Jefferson Puff - @_jeffersonpuff - Da BBC Brasil no Rio de Janeiro

29/07/2016 07h26

Alto poder aquisitivo, viajando em família, com passagens e hotéis reservados com antecedência e em sua maioria americanos, mas também europeus e asiáticos. Este é o perfil médio dos turistas estrangeiros que virão ao Rio de Janeiro para os Jogos Olímpicos, entre os dias 5 e 21 de agosto, segundo uma pesquisa do site internacional de viagens Kayak.

De acordo com o levantamento feito pelo site buscador de passagens, hotéis e aluguéis de carros presente em 40 países, e que processa mais de 1,5 bilhão de pesquisas anuais feitas em 20 idiomas pelo mundo, a profusão de notícias negativas em torno da Olimpíada, as crises econômica e política no Brasil, a epidemia de zika, os relatos da penúria do Estado do RJ e as más notícias em relação à segurança não espantaram os estrangeiros de virem ao megaevento.

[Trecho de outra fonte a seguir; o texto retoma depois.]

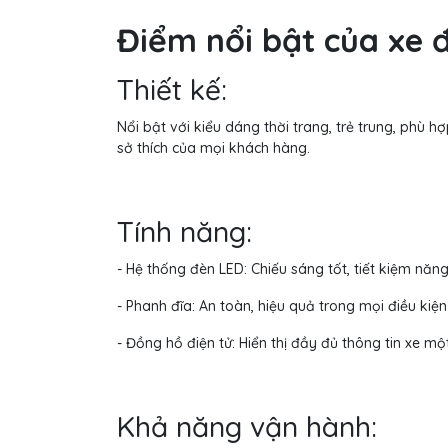
Điểm nổi bật của xe đ
Thiết kế:
Nổi bật với kiểu dáng thời trang, trẻ trung, phù 
sở thích của mọi khách hàng.
Tính năng:
- Hệ thống đèn LED: Chiếu sáng tốt, tiết kiệm năng
- Phanh đĩa: An toàn, hiệu quả trong mọi điều kiện t
- Đồng hồ điện tử: Hiển thị đầy đủ thông tin xe mộ
Khả năng vận hành:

"Existiu, sim, um receio muito grande por conta dos vários acontecimentos, mas nada que tivesse impedido as pessoas de reservarem sua vinda ao Rio. Não observamos diminuição no interesse em buscas pelo Rio de Janeiro para o período dos Jogos ao redor do mundo", diz Kaio Philipe, diretor do Kayak no Brasil.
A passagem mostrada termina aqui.